Member of the Parliament of Sri Lanka
- In office 20 August 2020 – 24 September 2024
- Constituency: National List

Personal details
- Born: Yadamini Narodhama Rupasinghe Gunawardena
- Party: Mahajana Eksath Peramuna
- Other political affiliations: Sri Lanka People's Freedom Alliance
- Alma mater: University of Wisconsin–Superior University of Wales

= Yadamini Gunawardena =

Sri Lankan politician

Yadamini Narodhama Rupasinghe Gunawardena is a Sri Lankan politician and Member of Parliament.

Gunawardena is the son of former prime minister Dinesh Gunawardena, and the grandson of Philip Gunawardena, cofounder of the Lanka Sama Samaja Party. His grandmother Kusumasiri Gunawardena was the second elected female Member of Parliament in Sri Lanka. He completed primary and secondary education at Royal College Colombo. He is a graduate of the University of Wisconsin–Superior (2003) and the University of Wales (2013).

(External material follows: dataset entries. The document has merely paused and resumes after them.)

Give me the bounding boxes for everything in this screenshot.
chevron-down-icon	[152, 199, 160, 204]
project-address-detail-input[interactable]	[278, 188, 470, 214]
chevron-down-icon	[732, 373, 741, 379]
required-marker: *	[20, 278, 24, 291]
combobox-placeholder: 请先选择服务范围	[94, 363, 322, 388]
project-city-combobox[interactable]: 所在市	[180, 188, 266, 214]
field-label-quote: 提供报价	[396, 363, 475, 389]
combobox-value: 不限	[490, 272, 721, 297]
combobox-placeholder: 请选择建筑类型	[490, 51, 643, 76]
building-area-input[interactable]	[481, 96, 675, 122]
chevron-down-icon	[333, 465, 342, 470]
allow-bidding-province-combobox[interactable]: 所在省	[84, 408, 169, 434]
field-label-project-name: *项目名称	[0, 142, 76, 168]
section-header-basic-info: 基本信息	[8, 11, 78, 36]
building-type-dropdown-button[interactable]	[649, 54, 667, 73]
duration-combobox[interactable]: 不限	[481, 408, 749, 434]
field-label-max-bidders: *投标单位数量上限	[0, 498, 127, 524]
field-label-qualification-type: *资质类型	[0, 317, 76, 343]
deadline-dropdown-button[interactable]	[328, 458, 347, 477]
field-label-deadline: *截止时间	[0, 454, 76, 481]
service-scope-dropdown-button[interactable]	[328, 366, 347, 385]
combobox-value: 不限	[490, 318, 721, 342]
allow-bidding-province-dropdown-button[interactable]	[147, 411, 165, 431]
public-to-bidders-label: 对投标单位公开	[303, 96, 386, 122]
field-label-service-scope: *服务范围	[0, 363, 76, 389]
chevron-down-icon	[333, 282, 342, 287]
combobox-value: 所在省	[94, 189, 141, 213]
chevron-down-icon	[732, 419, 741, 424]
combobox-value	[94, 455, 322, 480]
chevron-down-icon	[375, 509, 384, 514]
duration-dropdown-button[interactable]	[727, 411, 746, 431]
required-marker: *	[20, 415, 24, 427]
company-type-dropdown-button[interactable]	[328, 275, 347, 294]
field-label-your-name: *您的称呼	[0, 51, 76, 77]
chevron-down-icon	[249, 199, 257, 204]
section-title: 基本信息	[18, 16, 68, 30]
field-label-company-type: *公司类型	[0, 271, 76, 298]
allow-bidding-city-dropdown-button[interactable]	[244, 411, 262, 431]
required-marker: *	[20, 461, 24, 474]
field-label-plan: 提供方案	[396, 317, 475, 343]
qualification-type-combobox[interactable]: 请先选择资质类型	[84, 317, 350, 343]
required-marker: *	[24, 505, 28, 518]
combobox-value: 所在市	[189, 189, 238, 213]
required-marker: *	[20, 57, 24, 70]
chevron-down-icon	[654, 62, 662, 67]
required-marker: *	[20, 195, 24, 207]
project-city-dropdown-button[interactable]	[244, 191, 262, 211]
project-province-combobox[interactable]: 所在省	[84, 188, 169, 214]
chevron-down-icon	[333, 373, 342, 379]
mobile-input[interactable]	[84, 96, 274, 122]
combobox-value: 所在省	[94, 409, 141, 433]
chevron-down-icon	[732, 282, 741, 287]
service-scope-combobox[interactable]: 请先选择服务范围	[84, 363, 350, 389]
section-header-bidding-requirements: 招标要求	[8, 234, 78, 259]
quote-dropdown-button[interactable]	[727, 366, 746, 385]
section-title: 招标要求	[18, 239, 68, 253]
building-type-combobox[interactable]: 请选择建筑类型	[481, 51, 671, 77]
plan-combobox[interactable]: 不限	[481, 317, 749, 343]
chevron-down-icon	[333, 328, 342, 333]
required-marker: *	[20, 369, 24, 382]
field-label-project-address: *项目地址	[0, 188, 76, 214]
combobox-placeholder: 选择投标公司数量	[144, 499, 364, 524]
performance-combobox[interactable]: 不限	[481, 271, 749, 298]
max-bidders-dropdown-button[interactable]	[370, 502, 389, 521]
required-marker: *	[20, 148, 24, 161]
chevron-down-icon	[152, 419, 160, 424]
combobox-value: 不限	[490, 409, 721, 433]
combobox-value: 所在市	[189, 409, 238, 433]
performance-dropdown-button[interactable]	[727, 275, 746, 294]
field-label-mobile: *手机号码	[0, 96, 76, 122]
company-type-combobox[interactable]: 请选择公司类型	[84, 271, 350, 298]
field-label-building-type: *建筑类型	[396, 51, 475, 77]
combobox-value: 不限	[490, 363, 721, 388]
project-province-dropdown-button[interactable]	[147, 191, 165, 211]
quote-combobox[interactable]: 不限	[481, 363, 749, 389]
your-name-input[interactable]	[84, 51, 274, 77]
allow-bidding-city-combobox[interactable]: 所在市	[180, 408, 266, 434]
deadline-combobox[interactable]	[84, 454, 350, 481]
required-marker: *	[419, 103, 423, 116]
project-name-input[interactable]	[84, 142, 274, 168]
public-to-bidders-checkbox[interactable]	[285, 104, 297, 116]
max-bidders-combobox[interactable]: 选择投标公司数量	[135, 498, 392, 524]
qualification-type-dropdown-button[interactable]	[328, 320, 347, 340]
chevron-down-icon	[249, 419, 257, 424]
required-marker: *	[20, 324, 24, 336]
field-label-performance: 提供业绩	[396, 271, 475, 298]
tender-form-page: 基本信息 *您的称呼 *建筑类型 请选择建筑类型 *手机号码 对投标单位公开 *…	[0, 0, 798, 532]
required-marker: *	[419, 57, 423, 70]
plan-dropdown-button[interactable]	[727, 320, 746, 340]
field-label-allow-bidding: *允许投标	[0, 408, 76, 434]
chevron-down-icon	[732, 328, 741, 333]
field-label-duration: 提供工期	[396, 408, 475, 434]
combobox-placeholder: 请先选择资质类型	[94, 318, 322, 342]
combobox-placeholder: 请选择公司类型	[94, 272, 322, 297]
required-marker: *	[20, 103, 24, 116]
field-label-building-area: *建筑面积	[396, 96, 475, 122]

Gunawardena is the deputy leader and deputy secretary of the Mahajana Eksath Peramuna. Following the 2020 parliamentary election, he was appointed to the Parliament of Sri Lanka as a National List MP representing the Sri Lanka People's Freedom Alliance.

Gunawardena is married to former UPFA Western province councillor Samanmali Sakalasuriya.